Aiming at efficient similarity search, hash functions are designed to embed high-dimensional feature descriptors to low-dimensional binary codes such that similar descriptors will lead to binary codes with a short distance in the Hamming space. It is critical to effectively maintain the intrinsic structure and preserve the original information of data in a hashing algorithm. In this paper, we propose a novel hashing algorithm called Latent Structure Preserving Hashing (LSPH), with the target of finding a well-structured low-dimensional data representation from the original high-dimensional data through a novel objective function based on Nonnegative Matrix Factorization (NMF) with their corresponding Kullback-Leibler divergence of data distribution as the regularization term.
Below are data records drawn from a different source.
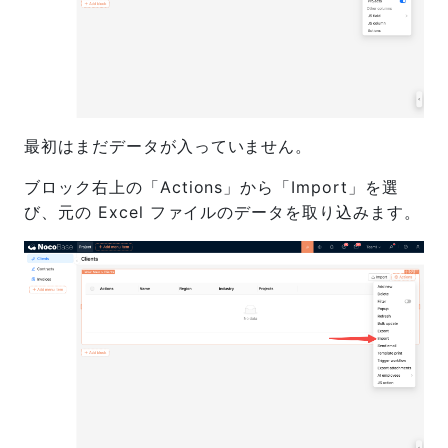
最初はまだデータが入っていません。
ブロック右上の「Actions」から「Import」を選
び、元の Excel ファイルのデータを取り込みます。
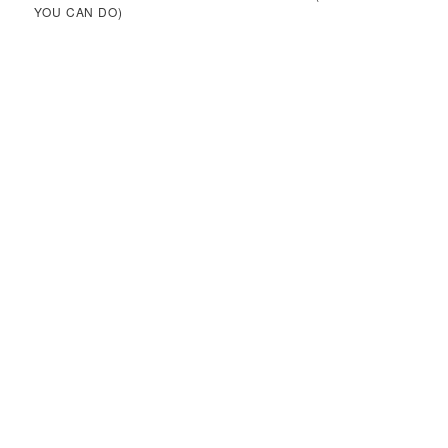
YOU CAN DO)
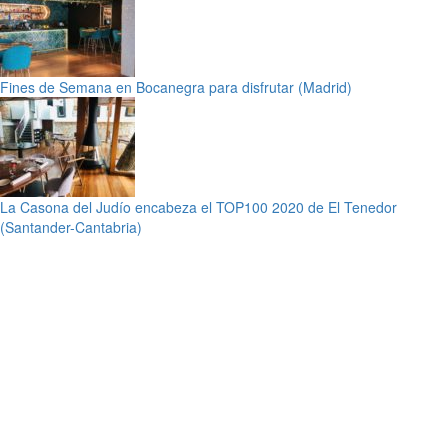
Fines de Semana en Bocanegra para disfrutar (Madrid)
La Casona del Judío encabeza el TOP100 2020 de El Tenedor
(Santander-Cantabria)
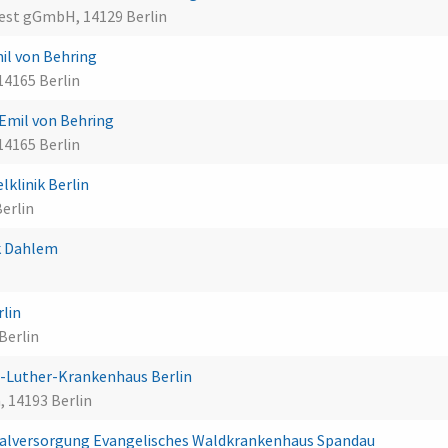
west gGmbH, 14129 Berlin
mil von Behring
14165 Berlin
 Emil von Behring
14165 Berlin
klinik Berlin
erlin
k Dahlem
rlin
Berlin
-Luther-Krankenhaus Berlin
 14193 Berlin
alversorgung Evangelisches Waldkrankenhaus Spandau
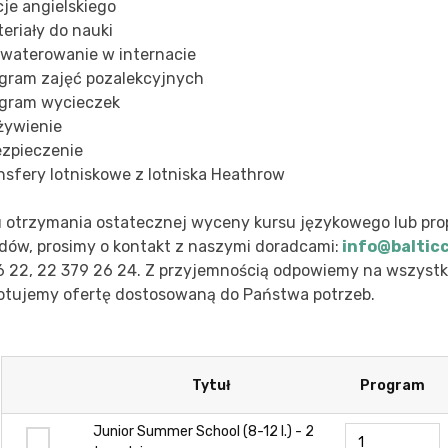
je angielskiego
eriały do nauki
waterowanie w internacie
gram zajęć pozalekcyjnych
gram wycieczek
ywienie
zpieczenie
nsfery lotniskowe z lotniska Heathrow
u otrzymania ostatecznej wyceny kursu językowego lub pro
dów, prosimy o kontakt z naszymi doradcami:
info@balticc
6 22, 22 379 26 24. Z przyjemnością odpowiemy na wszystki
otujemy ofertę dostosowaną do Państwa potrzeb.
Tytuł
Program
Junior Summer School (8-12 l.) - 2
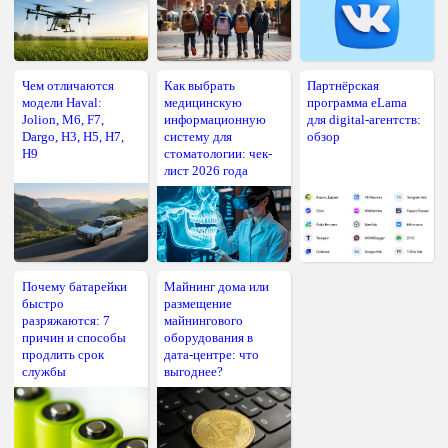
Чем отличаются
Как выбрать
Партнёрская
модели Haval:
медицинскую
программа eLama
Jolion, M6, F7,
информационную
для digital-агентств:
Dargo, H3, H5, H7,
систему для
обзор
H9
стоматологии: чек-
лист 2026 года
Почему батарейки
Майнинг дома или
быстро
размещение
разряжаются: 7
майнингового
причин и способы
оборудования в
продлить срок
дата-центре: что
службы
выгоднее?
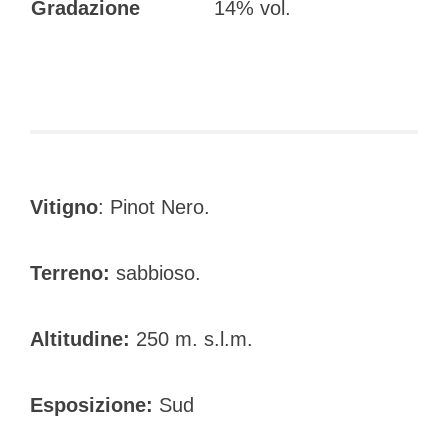
Gradazione
14% vol.
Vitigno
: Pinot Nero.
Terreno:
sabbioso.
Altitudine:
250 m. s.l.m.
Esposizione:
Sud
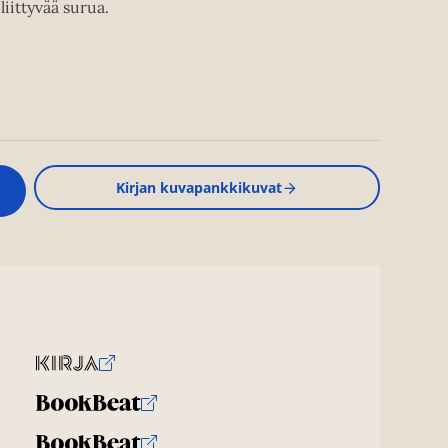
iittyvää surua.
Kirjan kuvapankkikuvat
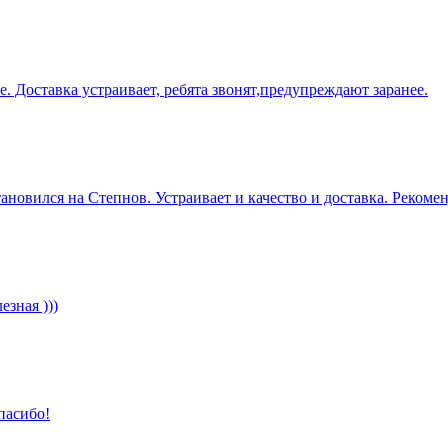
е. Доставка устраивает, ребята звонят,предупреждают заранее.
ановился на Степнов. Устраивает и качество и доставка. Рекоме
зная )))
пасибо!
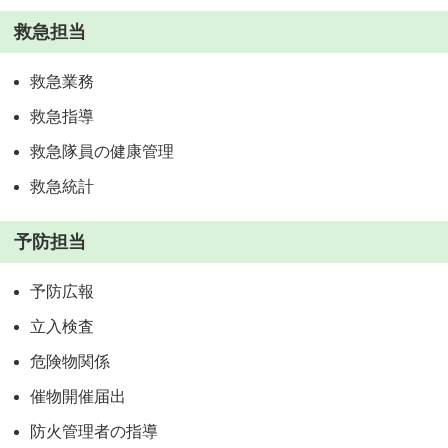
救急担当
救急業務
救急指導
救急隊員の健康管理
救急統計
予防担当
予防広報
立入検査
危険物関係
催物開催届出
防火管理者の指導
Via exploiting the joint probabilistic distribution of data, LSPH can automatically learn the latent information and successfully preserve the structure of high-dimensional data. To further achieve robust performance with complex and nonlinear data, in this paper, we also contribute a more generalized multi-layer LSPH (ML-LSPH) framework, in which hierarchical representations can be effectively learned by a multiplicative up-propagation algorithm. Once obtaining the latent representations, the hash functions can be easily acquired through multi-variable logistic regression. Experimental results on three large-scale retrieval datasets, i.e., SIFT 1M, GIST 1M and 500 K TinyImage, show that ML-LSPH can achieve better performance than the single-layer LSPH and both of them outperform existing hashing techniques on large-scale data.
- Nonnegative matrix factorization
- Latent structure
- Dimensionality reduction
- Multi-layer extension